• PROBLEM DESCRIPTION:
Please print every record below exactly as it appears.

• DATA PROVIDED:
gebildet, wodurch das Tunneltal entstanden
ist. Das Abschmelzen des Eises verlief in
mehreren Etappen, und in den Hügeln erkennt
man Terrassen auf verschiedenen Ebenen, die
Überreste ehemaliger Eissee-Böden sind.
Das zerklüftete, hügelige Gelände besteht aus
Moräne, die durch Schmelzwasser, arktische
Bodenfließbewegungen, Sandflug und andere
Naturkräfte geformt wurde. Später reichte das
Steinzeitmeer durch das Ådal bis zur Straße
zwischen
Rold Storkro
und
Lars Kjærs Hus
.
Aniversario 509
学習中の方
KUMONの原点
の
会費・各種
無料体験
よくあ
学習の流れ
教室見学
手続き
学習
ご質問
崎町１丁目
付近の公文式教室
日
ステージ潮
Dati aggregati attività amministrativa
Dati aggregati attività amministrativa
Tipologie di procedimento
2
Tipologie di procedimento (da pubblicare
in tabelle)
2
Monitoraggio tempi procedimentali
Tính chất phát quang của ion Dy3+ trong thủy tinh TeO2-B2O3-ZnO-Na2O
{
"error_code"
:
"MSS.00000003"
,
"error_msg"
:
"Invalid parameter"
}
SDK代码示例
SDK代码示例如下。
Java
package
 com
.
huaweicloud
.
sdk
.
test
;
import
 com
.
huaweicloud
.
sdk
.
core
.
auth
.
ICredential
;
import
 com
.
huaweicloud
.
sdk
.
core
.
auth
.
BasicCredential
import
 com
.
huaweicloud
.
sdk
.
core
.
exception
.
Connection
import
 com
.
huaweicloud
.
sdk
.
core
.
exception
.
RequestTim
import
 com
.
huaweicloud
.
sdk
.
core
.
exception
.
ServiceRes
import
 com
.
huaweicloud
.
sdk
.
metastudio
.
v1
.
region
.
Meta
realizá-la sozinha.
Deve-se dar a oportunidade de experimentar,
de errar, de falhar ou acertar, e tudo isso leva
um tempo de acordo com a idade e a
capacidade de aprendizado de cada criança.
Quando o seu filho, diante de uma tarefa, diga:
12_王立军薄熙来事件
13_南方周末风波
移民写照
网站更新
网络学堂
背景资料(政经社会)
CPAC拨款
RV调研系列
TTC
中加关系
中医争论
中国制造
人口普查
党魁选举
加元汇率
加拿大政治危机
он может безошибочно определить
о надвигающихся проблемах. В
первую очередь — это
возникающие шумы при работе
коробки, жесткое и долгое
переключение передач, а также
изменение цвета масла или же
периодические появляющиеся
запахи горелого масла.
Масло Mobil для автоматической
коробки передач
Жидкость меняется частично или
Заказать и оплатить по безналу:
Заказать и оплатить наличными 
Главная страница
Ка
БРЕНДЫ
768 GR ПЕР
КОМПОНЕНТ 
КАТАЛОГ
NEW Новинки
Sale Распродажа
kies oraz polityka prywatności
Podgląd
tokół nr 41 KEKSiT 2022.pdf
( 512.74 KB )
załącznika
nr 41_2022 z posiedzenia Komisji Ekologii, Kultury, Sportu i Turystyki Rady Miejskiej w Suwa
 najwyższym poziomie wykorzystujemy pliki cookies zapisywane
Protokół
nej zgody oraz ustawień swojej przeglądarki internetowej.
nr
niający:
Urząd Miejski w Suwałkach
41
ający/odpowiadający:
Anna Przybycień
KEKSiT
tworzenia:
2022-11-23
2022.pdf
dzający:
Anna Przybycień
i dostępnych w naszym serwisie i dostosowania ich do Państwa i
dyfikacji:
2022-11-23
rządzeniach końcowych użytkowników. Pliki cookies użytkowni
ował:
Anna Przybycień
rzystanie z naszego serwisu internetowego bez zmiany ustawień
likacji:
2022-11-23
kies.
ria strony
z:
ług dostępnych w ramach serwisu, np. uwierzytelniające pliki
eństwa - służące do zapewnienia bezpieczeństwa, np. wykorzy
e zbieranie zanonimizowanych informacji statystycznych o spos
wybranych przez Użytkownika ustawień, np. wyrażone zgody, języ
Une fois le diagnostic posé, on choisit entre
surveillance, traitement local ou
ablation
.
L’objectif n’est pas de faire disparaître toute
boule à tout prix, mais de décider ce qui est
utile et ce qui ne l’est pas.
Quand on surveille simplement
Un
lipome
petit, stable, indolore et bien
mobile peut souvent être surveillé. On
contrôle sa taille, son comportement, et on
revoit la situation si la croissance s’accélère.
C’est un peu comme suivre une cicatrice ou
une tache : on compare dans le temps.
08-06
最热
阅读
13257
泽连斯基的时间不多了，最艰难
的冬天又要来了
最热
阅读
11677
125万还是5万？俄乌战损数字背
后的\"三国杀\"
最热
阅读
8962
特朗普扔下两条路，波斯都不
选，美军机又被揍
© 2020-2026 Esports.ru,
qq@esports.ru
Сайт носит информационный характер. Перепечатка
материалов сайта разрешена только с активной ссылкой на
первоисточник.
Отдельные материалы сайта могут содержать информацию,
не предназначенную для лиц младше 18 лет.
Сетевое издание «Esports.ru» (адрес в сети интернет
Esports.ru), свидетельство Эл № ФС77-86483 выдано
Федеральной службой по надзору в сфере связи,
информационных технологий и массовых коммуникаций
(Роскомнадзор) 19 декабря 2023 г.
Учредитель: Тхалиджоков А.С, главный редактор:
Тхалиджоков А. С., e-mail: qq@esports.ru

• EXERCISE ANSWER:
gebildet, wodurch das Tunneltal entstanden
ist. Das Abschmelzen des Eises verlief in
mehreren Etappen, und in den Hügeln erkennt
man Terrassen auf verschiedenen Ebenen, die
Überreste ehemaliger Eissee-Böden sind.
Das zerklüftete, hügelige Gelände besteht aus
Moräne, die durch Schmelzwasser, arktische
Bodenfließbewegungen, Sandflug und andere
Naturkräfte geformt wurde. Später reichte das
Steinzeitmeer durch das Ådal bis zur Straße
zwischen
Rold Storkro
und
Lars Kjærs Hus
.
Aniversario 509
学習中の方
KUMONの原点
の
会費・各種
無料体験
よくあ
学習の流れ
教室見学
手続き
学習
ご質問
崎町１丁目
付近の公文式教室
日
ステージ潮
Dati aggregati attività amministrativa
Dati aggregati attività amministrativa
Tipologie di procedimento
2
Tipologie di procedimento (da pubblicare
in tabelle)
2
Monitoraggio tempi procedimentali
Tính chất phát quang của ion Dy3+ trong thủy tinh TeO2-B2O3-ZnO-Na2O
{
"error_code"
:
"MSS.00000003"
,
"error_msg"
:
"Invalid parameter"
}
SDK代码示例
SDK代码示例如下。
Java
package
 com
.
huaweicloud
.
sdk
.
test
;
import
 com
.
huaweicloud
.
sdk
.
core
.
auth
.
ICredential
;
import
 com
.
huaweicloud
.
sdk
.
core
.
auth
.
BasicCredential
import
 com
.
huaweicloud
.
sdk
.
core
.
exception
.
Connection
import
 com
.
huaweicloud
.
sdk
.
core
.
exception
.
RequestTim
import
 com
.
huaweicloud
.
sdk
.
core
.
exception
.
ServiceRes
import
 com
.
huaweicloud
.
sdk
.
metastudio
.
v1
.
region
.
Meta
realizá-la sozinha.
Deve-se dar a oportunidade de experimentar,
de errar, de falhar ou acertar, e tudo isso leva
um tempo de acordo com a idade e a
capacidade de aprendizado de cada criança.
Quando o seu filho, diante de uma tarefa, diga:
12_王立军薄熙来事件
13_南方周末风波
移民写照
网站更新
网络学堂
背景资料(政经社会)
CPAC拨款
RV调研系列
TTC
中加关系
中医争论
中国制造
人口普查
党魁选举
加元汇率
加拿大政治危机
он может безошибочно определить
о надвигающихся проблемах. В
первую очередь — это
возникающие шумы при работе
коробки, жесткое и долгое
переключение передач, а также
изменение цвета масла или же
периодические появляющиеся
запахи горелого масла.
Масло Mobil для автоматической
коробки передач
Жидкость меняется частично или
Заказать и оплатить по безналу:
Заказать и оплатить наличными 
Главная страница
Ка
БРЕНДЫ
768 GR ПЕР
КОМПОНЕНТ 
КАТАЛОГ
NEW Новинки
Sale Распродажа
kies oraz polityka prywatności
Podgląd
tokół nr 41 KEKSiT 2022.pdf
( 512.74 KB )
załącznika
nr 41_2022 z posiedzenia Komisji Ekologii, Kultury, Sportu i Turystyki Rady Miejskiej w Suwa
 najwyższym poziomie wykorzystujemy pliki cookies zapisywane
Protokół
nej zgody oraz ustawień swojej przeglądarki internetowej.
nr
niający:
Urząd Miejski w Suwałkach
41
ający/odpowiadający:
Anna Przybycień
KEKSiT
tworzenia:
2022-11-23
2022.pdf
dzający:
Anna Przybycień
i dostępnych w naszym serwisie i dostosowania ich do Państwa i
dyfikacji:
2022-11-23
rządzeniach końcowych użytkowników. Pliki cookies użytkowni
ował:
Anna Przybycień
rzystanie z naszego serwisu internetowego bez zmiany ustawień
likacji:
2022-11-23
kies.
ria strony
z:
ług dostępnych w ramach serwisu, np. uwierzytelniające pliki
eństwa - służące do zapewnienia bezpieczeństwa, np. wykorzy
e zbieranie zanonimizowanych informacji statystycznych o spos
wybranych przez Użytkownika ustawień, np. wyrażone zgody, języ
Une fois le diagnostic posé, on choisit entre
surveillance, traitement local ou
ablation
.
L’objectif n’est pas de faire disparaître toute
boule à tout prix, mais de décider ce qui est
utile et ce qui ne l’est pas.
Quand on surveille simplement
Un
lipome
petit, stable, indolore et bien
mobile peut souvent être surveillé. On
contrôle sa taille, son comportement, et on
revoit la situation si la croissance s’accélère.
C’est un peu comme suivre une cicatrice ou
une tache : on compare dans le temps.
08-06
最热
阅读
13257
泽连斯基的时间不多了，最艰难
的冬天又要来了
最热
阅读
11677
125万还是5万？俄乌战损数字背
后的\"三国杀\"
最热
阅读
8962
特朗普扔下两条路，波斯都不
选，美军机又被揍
© 2020-2026 Esports.ru,
qq@esports.ru
Сайт носит информационный характер. Перепечатка
материалов сайта разрешена только с активной ссылкой на
первоисточник.
Отдельные материалы сайта могут содержать информацию,
не предназначенную для лиц младше 18 лет.
Сетевое издание «Esports.ru» (адрес в сети интернет
Esports.ru), свидетельство Эл № ФС77-86483 выдано
Федеральной службой по надзору в сфере связи,
информационных технологий и массовых коммуникаций
(Роскомнадзор) 19 декабря 2023 г.
Учредитель: Тхалиджоков А.С, главный редактор:
Тхалиджоков А. С., e-mail: qq@esports.ru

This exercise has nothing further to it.